The Directive also intends to avoid the risk of fragmentation of rules in the internal market. In fact, the Digital Single Market Strategy1 adopted in May 2015 identified the need «to reduce the differences between national copyright regimes and allow for wider online access to works by users across the EU». The idea expressed in the 2015 by the European Commission was to «move towards a modern, more European copyright framework». The EU legislation purports to harmonize exceptions and limitations to copyright and connected rights, however some of these exceptions, which aim at achieving public policy objectives, such as research or education, remain regulated on national level, with the consequence that legal certainty around cross-border uses is not guaranteed.

As to the content of the Directive, we note the following points:

  • With specific regard to the scientific research, recital number 9 of the Directive says that the Union has already provided certain exceptions and limitations (even if optional and not fully adapted to the use of technology in the scientific research) covering uses for scientific research purposes which may apply to acts of text and data mining. Where researcher have lawful access to content, for example through subscription to publication or open access licenses, the term of the licenses may exclude text and data mining.
  • Article 11, called “link tax”, gives publishers a right to ask for paid licenses when online platforms share their stories. The amended version clarifies that this new rights «shall not prevent legitimate private and non-commercial use of press publications by individual users». The amendment tries also to clarify what can be considered as “sharing a story”, indicating that the mere hyperlinks cannot be taxed, nor can individual words.
  • Article 13, called by the critics as “upload filter”, sets forth that platforms storing and giving access to large amounts of works uploaded by their users shall conclude licensing agreements that include liability for copyright infringement, thus putting a large responsibility on platforms and copyright holders that must «cooperate in good faith» to stop this infringement by carefully monitoring every upload.
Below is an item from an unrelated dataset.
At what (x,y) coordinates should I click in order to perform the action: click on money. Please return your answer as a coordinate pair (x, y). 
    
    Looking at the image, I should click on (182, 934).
The Directive has been designed with the intent to rebalance the core problem of contemporary web: big platforms like Facebook and Google are making huge amounts of money providing access to material made by other people. Nevertheless critics object that this intent could lead to serious collateral effects.

We will see what the future of this Directive will be, and which consequences will entail. The path seems to be still long, but, at least, it has started.